_ACTIVITY:_
Copy exactly, please, the lines of the data from its start through the line containing "کوالالامپور، میزبان بزرگترین".

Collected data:
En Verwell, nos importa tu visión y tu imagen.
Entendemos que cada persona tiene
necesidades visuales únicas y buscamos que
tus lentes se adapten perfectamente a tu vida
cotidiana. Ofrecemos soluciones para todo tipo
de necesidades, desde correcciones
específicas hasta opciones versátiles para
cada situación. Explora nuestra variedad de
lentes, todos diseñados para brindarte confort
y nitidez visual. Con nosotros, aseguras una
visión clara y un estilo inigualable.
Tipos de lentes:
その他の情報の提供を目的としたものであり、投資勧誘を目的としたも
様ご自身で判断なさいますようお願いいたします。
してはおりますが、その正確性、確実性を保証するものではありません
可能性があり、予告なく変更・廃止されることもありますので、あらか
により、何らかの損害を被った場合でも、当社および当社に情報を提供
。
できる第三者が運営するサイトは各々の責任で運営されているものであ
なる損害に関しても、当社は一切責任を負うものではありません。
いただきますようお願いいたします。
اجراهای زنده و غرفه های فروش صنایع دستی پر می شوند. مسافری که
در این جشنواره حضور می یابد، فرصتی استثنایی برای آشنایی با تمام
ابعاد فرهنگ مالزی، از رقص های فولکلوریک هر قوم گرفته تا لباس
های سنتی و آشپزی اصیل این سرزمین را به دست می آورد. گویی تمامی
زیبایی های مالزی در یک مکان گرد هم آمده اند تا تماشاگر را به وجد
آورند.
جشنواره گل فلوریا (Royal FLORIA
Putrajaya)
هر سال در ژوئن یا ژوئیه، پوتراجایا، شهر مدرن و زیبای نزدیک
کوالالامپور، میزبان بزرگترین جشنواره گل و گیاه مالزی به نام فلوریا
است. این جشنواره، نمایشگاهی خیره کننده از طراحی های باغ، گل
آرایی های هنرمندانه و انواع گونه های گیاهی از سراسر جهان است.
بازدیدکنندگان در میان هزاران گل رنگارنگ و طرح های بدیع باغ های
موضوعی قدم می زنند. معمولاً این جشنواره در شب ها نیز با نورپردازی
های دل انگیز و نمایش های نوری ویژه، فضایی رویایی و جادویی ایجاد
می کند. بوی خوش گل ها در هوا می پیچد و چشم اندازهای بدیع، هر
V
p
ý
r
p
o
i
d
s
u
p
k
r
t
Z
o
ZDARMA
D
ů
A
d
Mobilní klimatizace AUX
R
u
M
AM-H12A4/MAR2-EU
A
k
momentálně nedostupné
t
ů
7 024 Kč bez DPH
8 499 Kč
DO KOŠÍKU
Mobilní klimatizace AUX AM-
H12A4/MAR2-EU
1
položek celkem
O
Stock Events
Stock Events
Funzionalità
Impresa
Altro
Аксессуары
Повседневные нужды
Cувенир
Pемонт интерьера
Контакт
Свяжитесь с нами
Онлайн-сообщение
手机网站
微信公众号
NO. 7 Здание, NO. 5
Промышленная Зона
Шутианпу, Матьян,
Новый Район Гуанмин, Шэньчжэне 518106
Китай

_WRITTEN RESPONSE:_
En Verwell, nos importa tu visión y tu imagen.
Entendemos que cada persona tiene
necesidades visuales únicas y buscamos que
tus lentes se adapten perfectamente a tu vida
cotidiana. Ofrecemos soluciones para todo tipo
de necesidades, desde correcciones
específicas hasta opciones versátiles para
cada situación. Explora nuestra variedad de
lentes, todos diseñados para brindarte confort
y nitidez visual. Con nosotros, aseguras una
visión clara y un estilo inigualable.
Tipos de lentes:
その他の情報の提供を目的としたものであり、投資勧誘を目的としたも
様ご自身で判断なさいますようお願いいたします。
してはおりますが、その正確性、確実性を保証するものではありません
可能性があり、予告なく変更・廃止されることもありますので、あらか
により、何らかの損害を被った場合でも、当社および当社に情報を提供
。
できる第三者が運営するサイトは各々の責任で運営されているものであ
なる損害に関しても、当社は一切責任を負うものではありません。
いただきますようお願いいたします。
اجراهای زنده و غرفه های فروش صنایع دستی پر می شوند. مسافری که
در این جشنواره حضور می یابد، فرصتی استثنایی برای آشنایی با تمام
ابعاد فرهنگ مالزی، از رقص های فولکلوریک هر قوم گرفته تا لباس
های سنتی و آشپزی اصیل این سرزمین را به دست می آورد. گویی تمامی
زیبایی های مالزی در یک مکان گرد هم آمده اند تا تماشاگر را به وجد
آورند.
جشنواره گل فلوریا (Royal FLORIA
Putrajaya)
هر سال در ژوئن یا ژوئیه، پوتراجایا، شهر مدرن و زیبای نزدیک
کوالالامپور، میزبان بزرگترین جشنواره گل و گیاه مالزی به نام فلوریا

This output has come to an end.